An email HSBC whistleblower Herve Falciani says he sent Revenue and Customs about alleged tax evasion comes to light.
Mr Falciani says his email warned tax collectors that thousands of British clients of an HSBC subsidiary in Geneva were using the bank to hide money. The email, from 2008, has been uncovered by Le Monde and seen by the BBC.
Revenue and Customs and the Crown Prosecution Service (CPS) are facing criticism over the fact that only one conviction has been secured using information, leaked by Mr Falciani, relating to almost 7,000 UK individuals and organisations with accounts at HSBC in Geneva.
This information came from the time Herve Falciani worked for the bank in the IT department from 2006-08. He later passed this to the French tax authorities, sparking an investigation into allegations of tax avoidance and evasion.
HMRC has said it has no record of receiving an email or phone call in 2008.
It was given files about British residents from the French authorities in 2010, and has used these to pursue around 1,100 individuals and organisations, securing £135m in tax, fines and interest payments, but just one criminal conviction.
Herve Falciani talks to Channel 4 News
Herve Falciani told Business Editor Siobhan Kennedy on Thursday that Spain’s justice department had more data than the British authorities. “They have much more data than the UK have and it could be a good opportunity for the department of justice or the UK department of justice to collaborate.
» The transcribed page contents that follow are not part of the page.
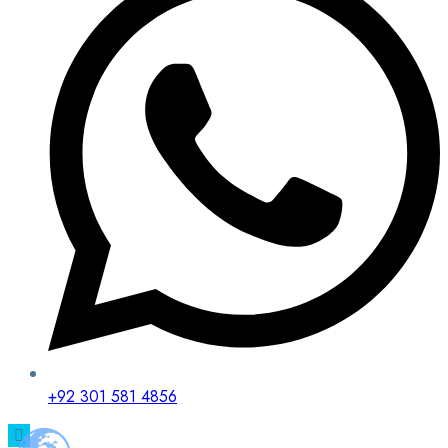
+92 301 581 4856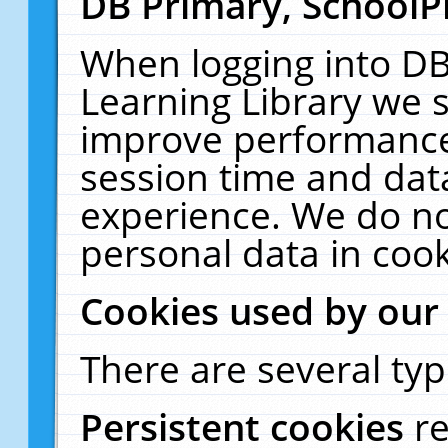
DB Primary, SchoolP
When logging into DB
Learning Library we s
improve performance,
session time and dat
experience. We do no
personal data in cook
Cookies used by our
There are several typ
Persistent cookies
r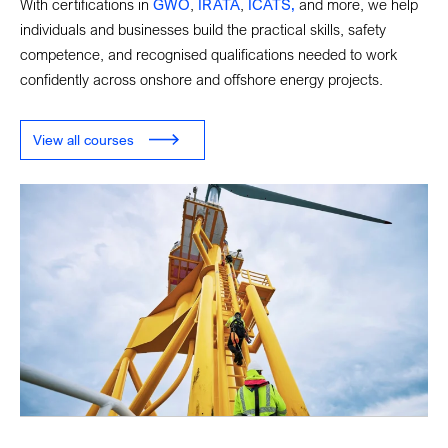
With certifications in
GWO
,
IRATA
,
ICATS,
and more, we help
individuals and businesses build the practical skills, safety
competence, and recognised qualifications needed to work
confidently across onshore and offshore energy projects.
View all courses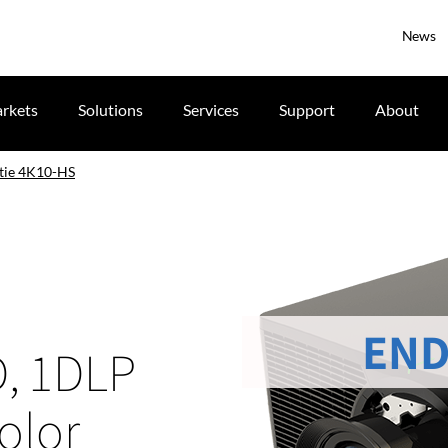
News
rkets
Solutions
Services
Support
About
tie 4K10-HS
END
D, 1DLP
olor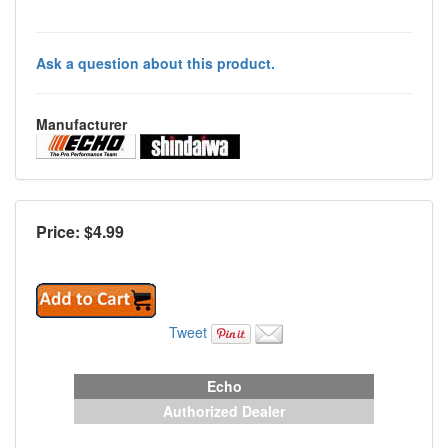
Ask a question about this product.
Manufacturer
Price: $
4.99
Tweet
Echo
Authorized Dealer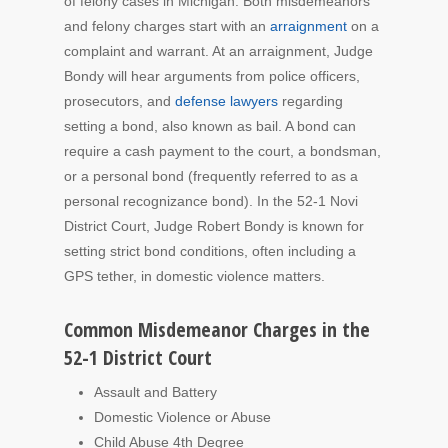
of felony cases in Michigan. Both misdemeanors
and felony charges start with an
arraignment
on a
complaint and warrant. At an arraignment, Judge
Bondy will hear arguments from police officers,
prosecutors, and
defense lawyers
regarding
setting a bond, also known as bail. A bond can
require a cash payment to the court, a bondsman,
or a personal bond (frequently referred to as a
personal recognizance bond). In the 52-1 Novi
District Court, Judge Robert Bondy is known for
setting strict bond conditions, often including a
GPS tether, in domestic violence matters.
Common Misdemeanor Charges in the
52-1 District Court
Assault and Battery
Domestic Violence or Abuse
Child Abuse 4th Degree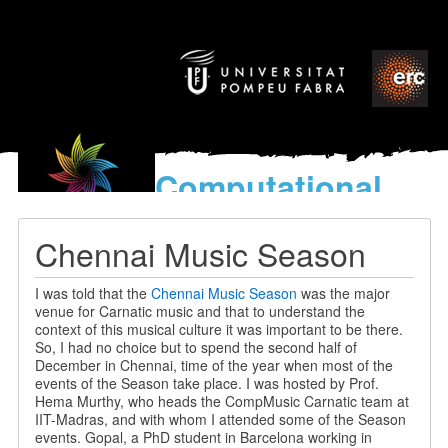
Computational
models
for the discovery of the
Chennai Music Season
World’s Music
I was told that the
Chennai Music Season
was the major
venue for Carnatic music and that to understand the
context of this musical culture it was important to be there.
So, I had no choice but to spend the second half of
December in Chennai, time of the year when most of the
events of the Season take place. I was hosted by Prof.
Hema Murthy, who heads the CompMusic Carnatic team at
IIT-Madras, and with whom I attended some of the Season
events. Gopal, a PhD student in Barcelona working in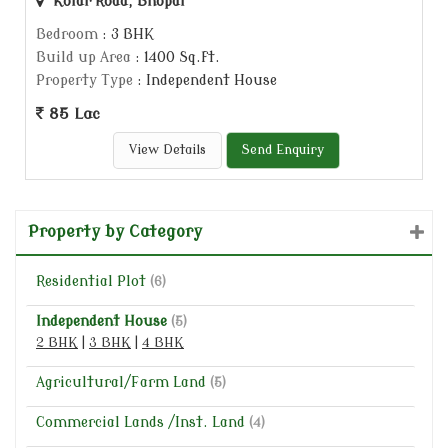
Kolar Road, Bhopal
Bedroom
: 3 BHK
Build up Area
: 1400 Sq.ft.
Property Type
: Independent House
85 Lac
View Details
Send Enquiry
Property by Category
Residential Plot
(6)
Independent House
(5)
2 BHK
|
3 BHK
|
4 BHK
Agricultural/Farm Land
(5)
Commercial Lands /Inst. Land
(4)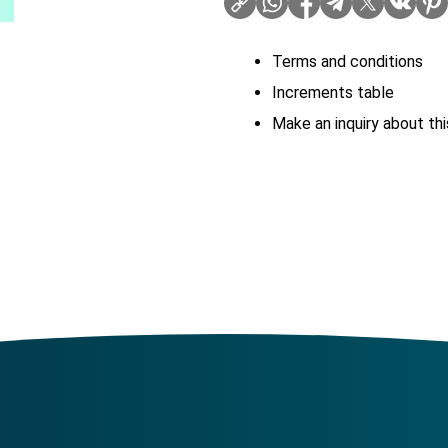
Terms and conditions
Increments table
Make an inquiry about thi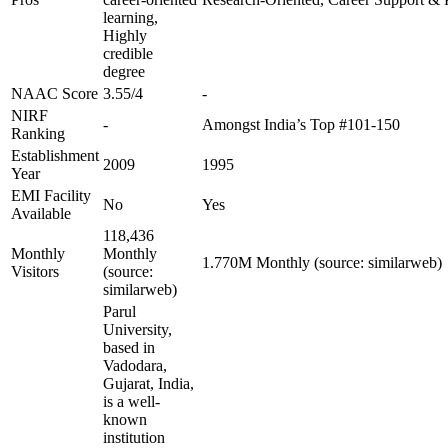
learning,
Highly
credible
degree
NAAC Score
3.55/4
-
NIRF
-
Amongst India’s Top #101-150
Ranking
Establishment
2009
1995
Year
EMI Facility
No
Yes
Available
118,436
Monthly
Monthly
1.770M Monthly (source: similarweb)
Visitors
(source:
similarweb)
Parul
University,
based in
Vadodara,
Gujarat, India,
is a well-
known
institution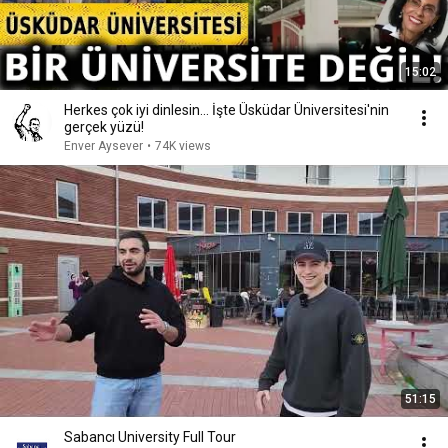
15:02
Herkes çok iyi dinlesin... İşte Üsküdar Üniversitesi'nin
gerçek yüzü!
Enver Aysever
•
74K views
51:15
Sabancı University Full Tour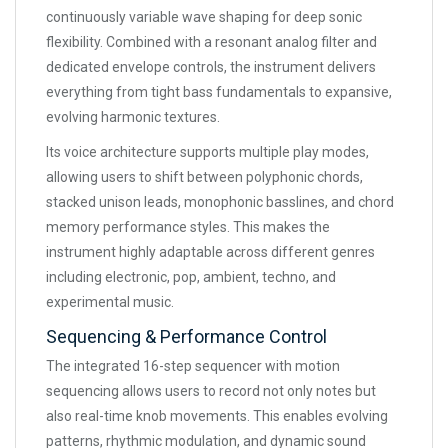
continuously variable wave shaping for deep sonic
flexibility. Combined with a resonant analog filter and
dedicated envelope controls, the instrument delivers
everything from tight bass fundamentals to expansive,
evolving harmonic textures.
Its voice architecture supports multiple play modes,
allowing users to shift between polyphonic chords,
stacked unison leads, monophonic basslines, and chord
memory performance styles. This makes the
instrument highly adaptable across different genres
including electronic, pop, ambient, techno, and
experimental music.
Sequencing & Performance Control
The integrated 16-step sequencer with motion
sequencing allows users to record not only notes but
also real-time knob movements. This enables evolving
patterns, rhythmic modulation, and dynamic sound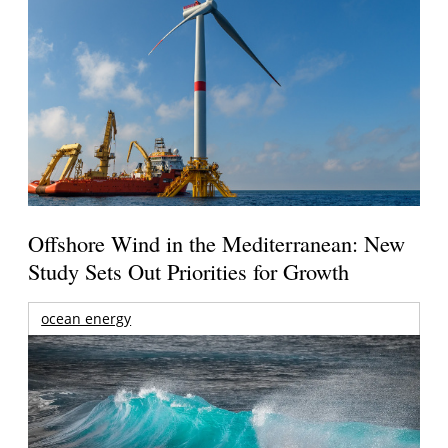
Offshore Wind in the Mediterranean: New
Study Sets Out Priorities for Growth
ocean energy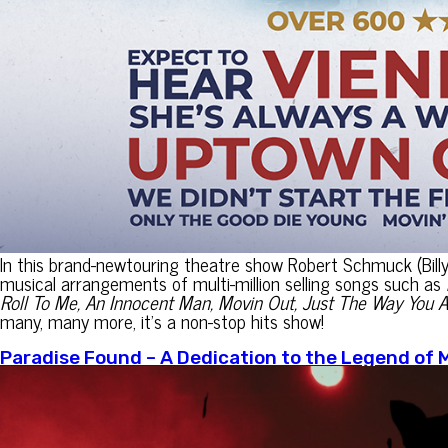
In this brand-newtouring theatre show Robert Schmuck (Bill
musical arrangements of multi-million selling songs such as
Roll To Me, An Innocent Man, Movin Out, Just The Way You A
many, many more, it’s a non-stop hits show!
Paradise Found – A Dedication to the Legend of 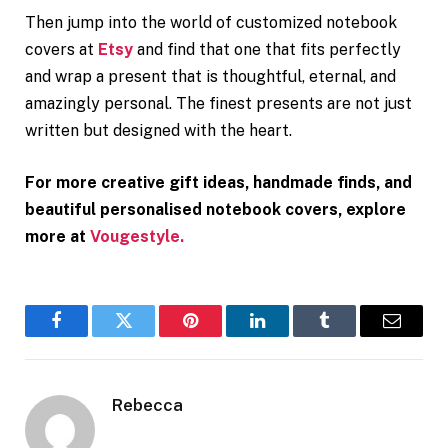
Then jump into the world of customized notebook
covers at
Etsy
and find that one that fits perfectly
and wrap a present that is thoughtful, eternal, and
amazingly personal. The finest presents are not just
written but designed with the heart.
For more creative gift ideas, handmade finds, and
beautiful personalised notebook covers, explore
more at
Vougestyle.
Facebook
Twitter
Pinterest
LinkedIn
Tumblr
Email
Rebecca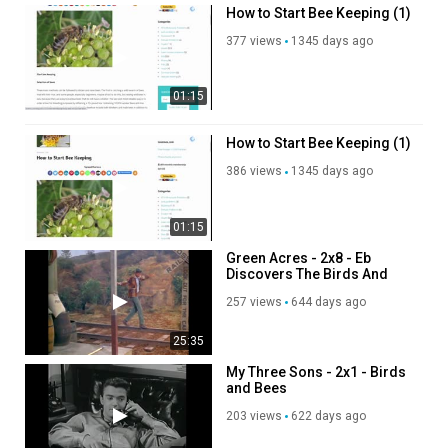
How to Start Bee Keeping (1)
377 views
1345 days ago
01:15
How to Start Bee Keeping (1)
386 views
1345 days ago
01:15
Green Acres - 2x8 - Eb
Discovers The Birds And
The Bees
257 views
644 days ago
25:35
My Three Sons - 2x1 - Birds
and Bees
203 views
622 days ago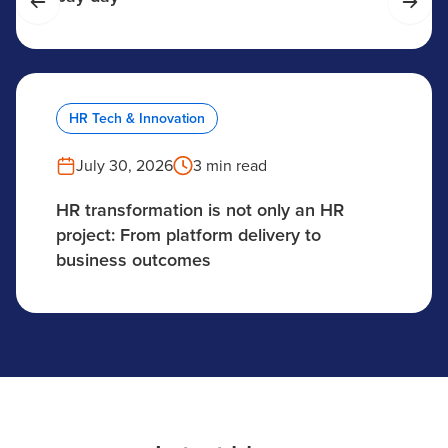
HR Tech & Innovation
July 30, 2026
3 min read
HR transformation is not only an HR
project: From platform delivery to
business outcomes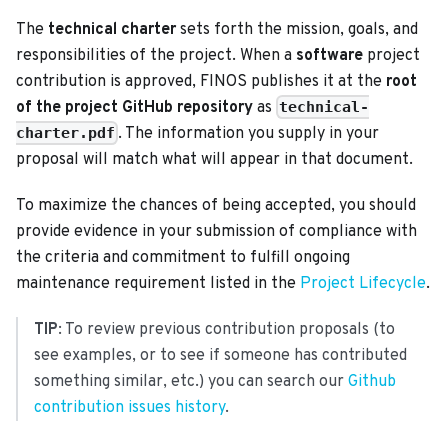
The
technical charter
sets forth the mission, goals, and
responsibilities of the project. When a
software
project
contribution is approved, FINOS publishes it at the
root
of the project GitHub repository
as
technical-
. The information you supply in your
charter.pdf
proposal will match what will appear in that document.
To maximize the chances of being accepted, you should
provide evidence in your submission of compliance with
the criteria and commitment to fulfill ongoing
maintenance requirement listed in the
Project Lifecycle
.
TIP
: To review previous contribution proposals (to
see examples, or to see if someone has contributed
something similar, etc.) you can search our
Github
contribution issues history
.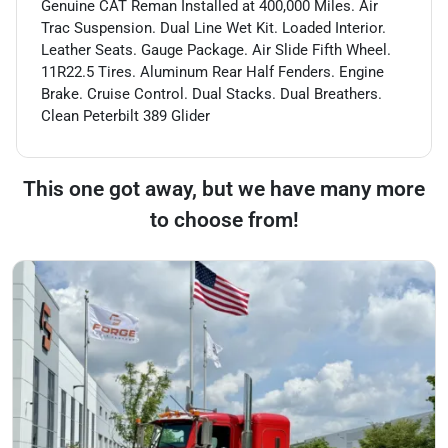
Genuine CAT Reman Installed at 400,000 Miles. Air
Trac Suspension. Dual Line Wet Kit. Loaded Interior.
Leather Seats. Gauge Package. Air Slide Fifth Wheel.
11R22.5 Tires. Aluminum Rear Half Fenders. Engine
Brake. Cruise Control. Dual Stacks. Dual Breathers.
Clean Peterbilt 389 Glider
This one got away, but we have many more
to choose from!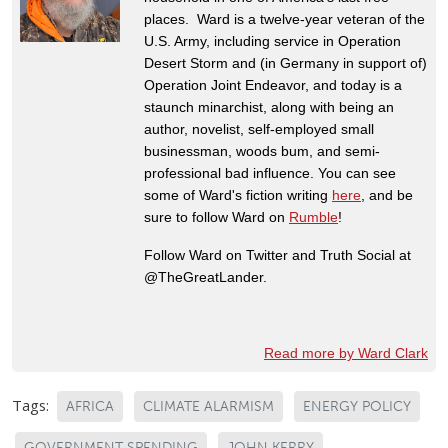
places. Ward is a twelve-year veteran of the
U.S. Army, including service in Operation
Desert Storm and (in Germany in support of)
Operation Joint Endeavor, and today is a
staunch minarchist, along with being an
author, novelist, self-employed small
businessman, woods bum, and semi-
professional bad influence. You can see
some of Ward's fiction writing
here
, and be
sure to follow Ward on
Rumble
!
Follow Ward on Twitter and Truth Social at
@TheGreatLander.
Read more by Ward Clark
Tags:
AFRICA
CLIMATE ALARMISM
ENERGY POLICY
GOVERNMENT SPENDING
JOHN KERRY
They (the French) have more detail than you and less than Spain.”
Mr Falciani said “hundreds” of other banks were involved in the same activities as HSBC. He said he called HSBC in 2008 and was told to fill out a form relating to every HSBC client whose details he held. When he explained this would not be possible, he was told: “I’m sorry, I don’t know what to do.”
HMRC Permanent Secretary Lin Homer said three cases were passed to the CPS, which chose to prosecute only one of them. The allegations surfaced again this week after the Guardian and BBC Panorama analysed information from the files.
Former director of public prosecutions Keir Starmer, a Labour parliamentary candidate, said criminal prosecution, rather than civil penalties, should be used in allegations of tax evasion.
He told the BBC Today programme: “Tax evasion involving dishonesty is not sort of fraud, it is fraud, it is criminal and should be treated as all other fraud is treated. In my view, criminal prosecution ought to be the default position for tax evasion, not civil penalties.”
At a meeting of the Commons public accounts committee on Wednesday, Ms Homer was asked if HMRC had received data from Mr Falciani in 2008. She responded: “Not to my knowledge.”
A spokesman for HMRC said: “HMRC has not found a record of receiving an email or any phone call from Mr Falciani in 2008. As Lin Homer said at the PAC, we are looking into whether HMRC received an email or phone call, and if we did what then happened.”